Saturday, November 16, 2019 at 7:30pm | Thousand Oaks Civic Arts Plaza | Thousand Oaks, CA
Sunday, November 17, 2019 at 3pm | Rancho Campana Performing Arts Center | Camarillo, CA
Tickets and more information available at www.newwestsymphony.org

Watch Jason Vieaux and Julien Labro Perform Pat Metheny’s Antonia: http://bit.ly/VieauxLabroWQXR

“The dynamic duo performed from one musical mind…perfectly in sync…a lot of fun” – Cleveland Classical

www.jasonvieaux.com | www.julienlabro.com | www.michaelchristieonline.com

(THOUSAND OAKS and CAMARILLO, Calif. – Nov. 5, 2019) — On Saturday, November 16 and Sunday, November 17, 2019, Grammy-winning guitarist Jason Vieaux and internationally acclaimed composer, bandoneónist, and accordionist Julien Labro join forces to perform with New West Symphony, led by Music Director Michael Christie. As longtime collaborators, Vieaux and Labro have cultivated their creative musical partnership on stage and in the studio, breaking new musical ground with their 2016 album Infusion (Azica) and performing across the country. San Francisco Classical Voice reports, “Vieaux and Labro cannot disguise the joy they get out of playing together, a joy that makes their instrumental mastery that much more enjoyable to hear.”

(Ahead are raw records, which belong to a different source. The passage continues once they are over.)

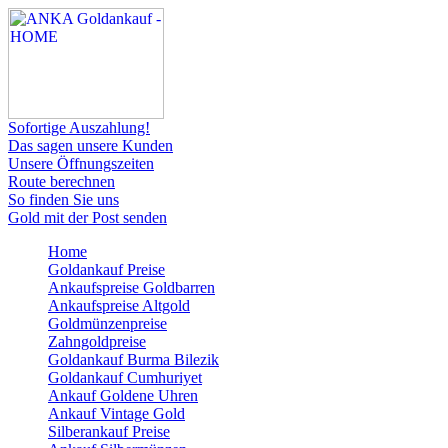
Sofortige Auszahlung!
Das sagen unsere Kunden
Unsere Öffnungszeiten
Route berechnen
So finden Sie uns
Gold mit der Post senden
Home
Goldankauf Preise
Ankaufspreise Goldbarren
Ankaufspreise Altgold
Goldmünzenpreise
Zahngoldpreise
Goldankauf Burma Bilezik
Goldankauf Cumhuriyet
Ankauf Goldene Uhren
Ankauf Vintage Gold
Silberankauf Preise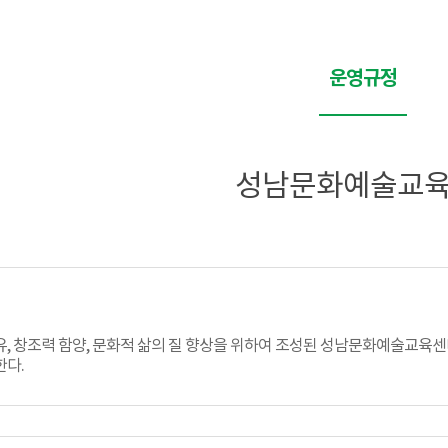
운영규정
성남문화예술교육
, 창조력 함양, 문화적 삶의 질 향상을 위하여 조성된 성남문화예술교육센터
한다.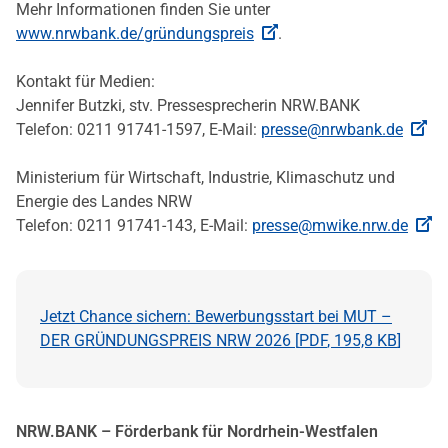
Mehr Informationen finden Sie unter
www.nrwbank.de/gründungspreis
.
Kontakt für Medien:
Jennifer Butzki, stv. Pressesprecherin NRW.BANK
Telefon: 0211 91741-1597, E-Mail:
presse@nrwbank.de
Ministerium für Wirtschaft, Industrie, Klimaschutz und
Energie des Landes NRW
Telefon: 0211 91741-143, E-Mail:
presse@mwike.nrw.de
Jetzt Chance sichern: Bewerbungsstart bei MUT –
DER GRÜNDUNGSPREIS NRW 2026 [
PDF
,
195,8 KB
]
NRW.BANK – Förderbank für Nordrhein-Westfalen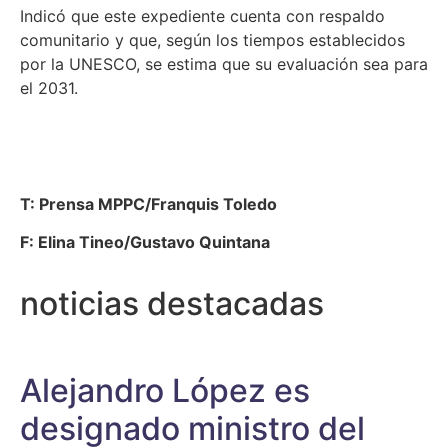
Indicó que este expediente cuenta con respaldo
comunitario y que, según los tiempos establecidos
por la UNESCO, se estima que su evaluación sea para
el 2031.
T: Prensa MPPC/Franquis Toledo
F: Elina Tineo/Gustavo Quintana
noticias destacadas
Alejandro López es
designado ministro del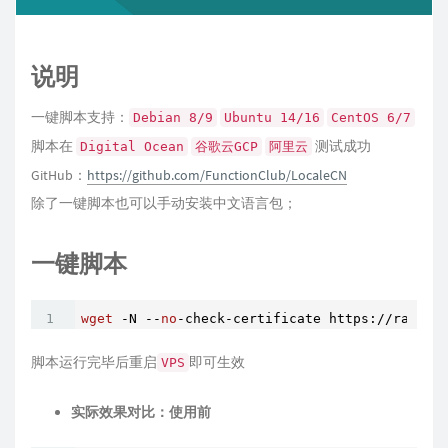
说明
一键脚本支持：
Debian 8/9
Ubuntu 14/16
CentOS 6/7
脚本在
测试成功
Digital Ocean
谷歌云GCP
阿里云
GitHub：
https://github.com/FunctionClub/LocaleCN
除了一键脚本也可以手动安装中文语言包；
一键脚本
wget
 -N --
no
-check-certificate https://raw.gi
脚本运行完毕后重启
即可生效
VPS
实际效果对比：使用前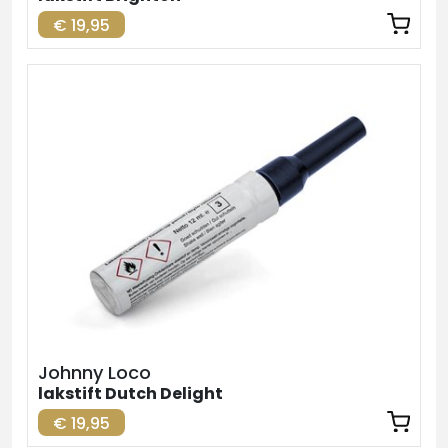
€ 19,95
Johnny Loco
lakstift Dutch Delight
€ 19,95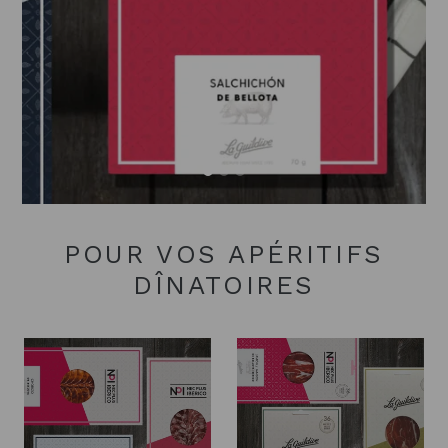
POUR VOS APÉRITIFS
DÎNATOIRES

Vieaux and Labro will give the world premiere of Canvas, Labro’s concerto for bandoneón and guitar with string orchestra. Labro was commissioned by New West Symphony to write this new work to pair with his arrangement of Piazzolla’s The Four Seasons of Buenos Aires – which the duo will also perform.

“As a musician and composer, I am inspired by the infinite possibility of sound and music, especially in an orchestral setting where each instrument is constantly contributing to an expanding number of possibilities,” Labro explains. “In addition to the instruments, the musicians create a second layer by bringing his/her interpretations and emotions to the written notes. What results is a beautiful intersection of sounds, textures, and emotions that transcend the written music. Canvas pays homage to this idea of sounds weaving together like the threads that come together to form a piece of canvas textile. The instruments and musicians interweave into a larger fabric of music that only exists when every instrument comes together.”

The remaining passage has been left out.